*Requirement*.
Read the records beneath this task and copy every line that contains the string "Board".

-- Records for the task follows --

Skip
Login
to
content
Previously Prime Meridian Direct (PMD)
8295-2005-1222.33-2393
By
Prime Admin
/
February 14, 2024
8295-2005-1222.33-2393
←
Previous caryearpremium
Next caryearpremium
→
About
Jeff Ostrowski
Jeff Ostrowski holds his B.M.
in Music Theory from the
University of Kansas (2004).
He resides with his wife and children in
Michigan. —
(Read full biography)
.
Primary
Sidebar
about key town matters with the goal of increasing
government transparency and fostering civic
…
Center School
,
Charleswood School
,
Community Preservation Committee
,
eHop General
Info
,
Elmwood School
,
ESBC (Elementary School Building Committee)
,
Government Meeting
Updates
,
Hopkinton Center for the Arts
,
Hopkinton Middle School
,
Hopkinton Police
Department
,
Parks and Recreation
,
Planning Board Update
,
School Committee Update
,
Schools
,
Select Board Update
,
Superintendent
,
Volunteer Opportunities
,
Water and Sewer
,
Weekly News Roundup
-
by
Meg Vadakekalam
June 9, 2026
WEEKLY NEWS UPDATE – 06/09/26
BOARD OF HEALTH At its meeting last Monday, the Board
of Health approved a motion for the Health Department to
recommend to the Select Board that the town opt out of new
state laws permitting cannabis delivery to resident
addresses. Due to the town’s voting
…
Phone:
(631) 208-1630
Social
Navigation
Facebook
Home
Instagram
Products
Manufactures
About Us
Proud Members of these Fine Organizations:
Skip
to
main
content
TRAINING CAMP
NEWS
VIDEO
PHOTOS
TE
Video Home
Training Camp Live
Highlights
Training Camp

-- Records for the task concluded --
-- Records for the task follows --

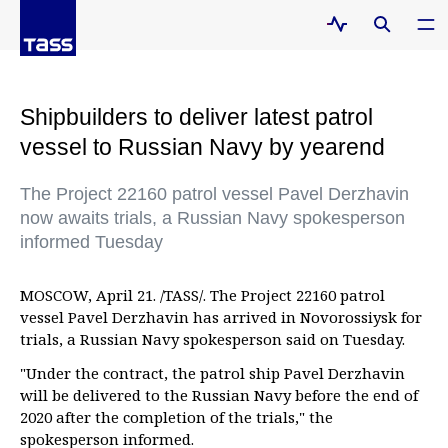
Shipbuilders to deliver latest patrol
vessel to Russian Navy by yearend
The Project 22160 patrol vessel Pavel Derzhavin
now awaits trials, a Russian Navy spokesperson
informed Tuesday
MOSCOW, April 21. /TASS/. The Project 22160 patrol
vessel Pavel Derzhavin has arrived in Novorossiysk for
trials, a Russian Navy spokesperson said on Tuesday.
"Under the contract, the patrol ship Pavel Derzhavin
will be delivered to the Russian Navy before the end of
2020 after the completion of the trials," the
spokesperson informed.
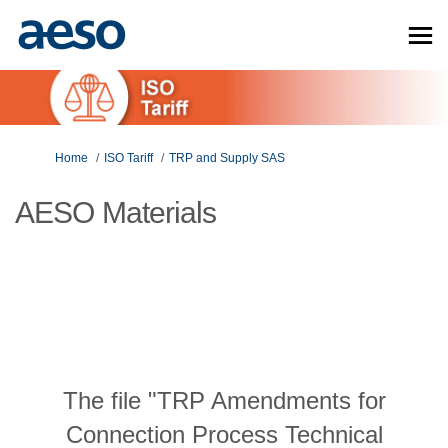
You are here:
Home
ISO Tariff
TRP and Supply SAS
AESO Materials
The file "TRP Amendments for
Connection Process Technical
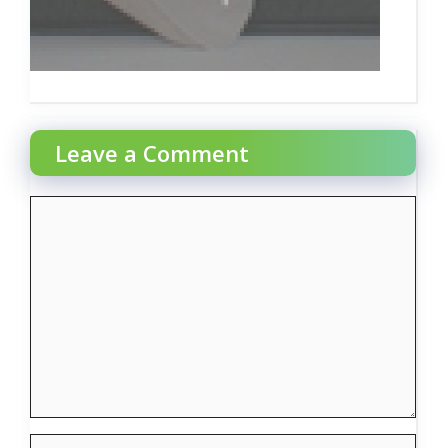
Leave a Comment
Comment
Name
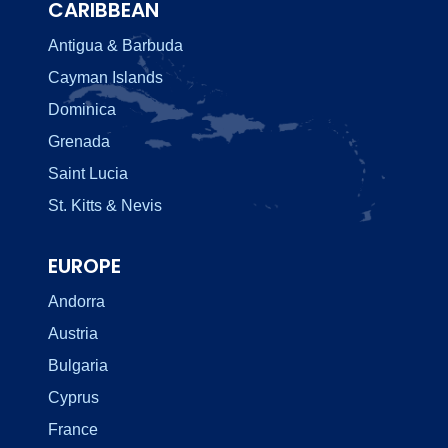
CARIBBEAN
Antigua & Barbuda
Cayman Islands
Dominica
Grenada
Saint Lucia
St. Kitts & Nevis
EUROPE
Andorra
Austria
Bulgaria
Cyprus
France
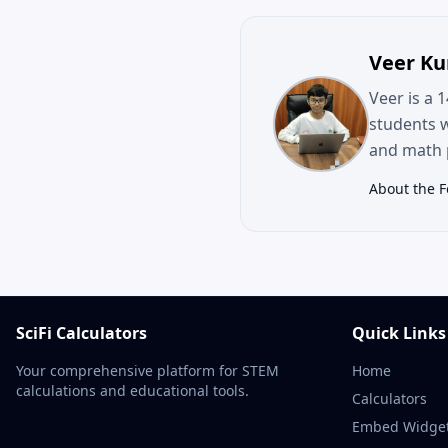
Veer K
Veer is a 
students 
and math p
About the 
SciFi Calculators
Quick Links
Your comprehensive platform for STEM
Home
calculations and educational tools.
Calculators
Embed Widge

-- Records for the task concluded --

*Output of the exercise*.
Planning Board Update
Select Board Update
BOARD OF HEALTH At its meeting last Monday, the Board
recommend to the Select Board that the town opt out of new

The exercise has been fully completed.